A simple example DAG

This approach allows us to run independent tasks in parallel, saving time and money. Moreover, we can split a data pipeline into several smaller tasks. If a job fails, we can only rerun the failed and the downstream tasks, instead of executing the complete workflow all over again.

Airflow is composed of three main components:

  1. Airflow Scheduler — the “heart” of Airflow, that parses the DAGs, checks the scheduled intervals, and passes the tasks over to the workers.
  2. Airflow Worker — picks up the tasks and actually performs the work.
  3. Airflow Webserver — provides the main user interface to visualize and monitor the DAGs and their results.
A high-level overview of Airflow components

Step-By-Step Installation

Now that we shortly introduced Apache Airflow, it’s time to get started.

Step 0: Prerequisites

Since we will use docker-compose to get Airflow up and running, we have to install Docker first. Simply head over to the official Docker site and download the appropriate installation file for your OS.

Step 1: Create a new folder

We start nice and slow by simply creating a new folder for Airflow.

Just navigate via your preferred terminal to a directory, create a new folder, and change into it by running:

mkdir airflow
cd airflow

Step 2: Create a docker-compose file

Next, we need to get our hands on a docker-compose file that specifies the required services or docker containers.

You can download docker-compose.yml file from this repo or simply create a new file named docker-compose.yml and copy the below content.

---
version: '3.4'

x-common:
  &common
  image: apache/airflow:2.3.0
  user: "${AIRFLOW_UID}:0"
  env_file: 
    - .env
  volumes:
    - ./dags:/opt/airflow/dags
    - ./logs:/opt/airflow/logs
    - ./plugins:/opt/airflow/plugins
    - /var/run/docker.sock:/var/run/docker.sock

x-depends-on:
  &depends-on
  depends_on:
    postgres:
      condition: service_healthy
    airflow-init:
      condition: service_completed_successfully

services:
  postgres:
    image: postgres:13
    container_name: postgres
    ports:
      - "5434:5432"
    healthcheck:
      test: ["CMD", "pg_isready", "-U", "airflow"]
      interval: 5s
      retries: 5
    env_file:
      - .env

  scheduler:
    <<: *common
    <<: *depends-on
    container_name: airflow-scheduler
    command: scheduler
    restart: on-failure
    ports:
      - "8793:8793"

  webserver:
    <<: *common
    <<: *depends-on
    container_name: airflow-webserver
    restart: always
    command: webserver
    ports:
      - "8080:8080"
    healthcheck:
      test: ["CMD", "curl", "--fail", "http://localhost:8080/health"]
      interval: 30s
      timeout: 30s
      retries: 5
  
  airflow-init:
    <<: *common
    container_name: airflow-init
    entrypoint: /bin/bash
    command:
      - -c
      - |
        mkdir -p /sources/logs /sources/dags /sources/plugins
        chown -R "${AIRFLOW_UID}:0" /sources/{logs,dags,plugins}
        exec /entrypoint airflow version

The above docker-compose file simply specifies the required services we need to get Airflow up and running. Most importantly the scheduler, the webserver, the metadatabase (PostgreSQL), and the airflow-init job initializing the database.

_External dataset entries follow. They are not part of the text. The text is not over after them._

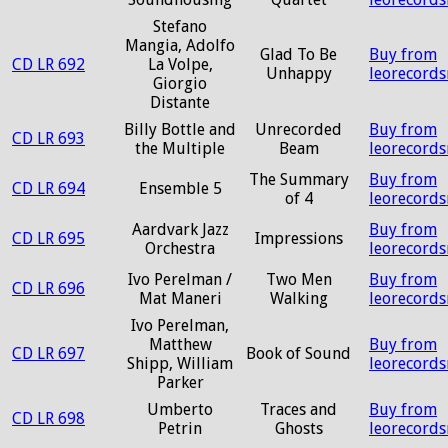
Stefano
Mangia, Adolfo
Glad To Be
Buy from
CD LR 692
La Volpe,
Unhappy
leorecord
Giorgio
Distante
Billy Bottle and
Unrecorded
Buy from
CD LR 693
the Multiple
Beam
leorecord
The Summary
Buy from
CD LR 694
Ensemble 5
of 4
leorecord
Aardvark Jazz
Buy from
CD LR 695
Impressions
Orchestra
leorecord
Ivo Perelman /
Two Men
Buy from
CD LR 696
Mat Maneri
Walking
leorecord
Ivo Perelman,
Matthew
Buy from
CD LR 697
Book of Sound
Shipp, William
leorecord
Parker
Umberto
Traces and
Buy from
CD LR 698
Petrin
Ghosts
leorecord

At the top of the file, we make use of some local variables that are commonly used in every docker container or service.

Step 3: Environment variables

We successfully created a docker-compose file with the mandatory services inside. However, to complete the installation process and configure Airflow properly, we need to provide some environment variables.

Still, inside your Airflow folder create a .env file with the following content:

# Meta-Database
POSTGRES_USER=airflow
POSTGRES_PASSWORD=airflow
POSTGRES_DB=airflow

# Airflow Core
AIRFLOW__CORE__FERNET_KEY=UKMzEm3yIuFYEq1y3-2FxPNWSVwRASpahmQ9kQfEr8E=
AIRFLOW__CORE__EXECUTOR=LocalExecutor
AIRFLOW__CORE__DAGS_ARE_PAUSED_AT_CREATION=True
AIRFLOW__CORE__LOAD_EXAMPLES=False
AIRFLOW_UID=0

# Backend DB
AIRFLOW__DATABASE__SQL_ALCHEMY_CONN=postgresql+psycopg2://airflow:airflow@postgres/airflow
AIRFLOW__DATABASE__LOAD_DEFAULT_CONNECTIONS=False

# Airflow Init
_AIRFLOW_DB_UPGRADE=True
_AIRFLOW_WWW_USER_CREATE=True
_AIRFLOW_WWW_USER_USERNAME=airflow
_AIRFLOW_WWW_USER_PASSWORD=airflow

The above variables set the database credentials, the airflow user, and some further configurations. Most importantly, the kind of executor Airflow we will utilize. In our case, we make use of the LocalExecutor.

Note: More information on the different kinds of executors can be found here.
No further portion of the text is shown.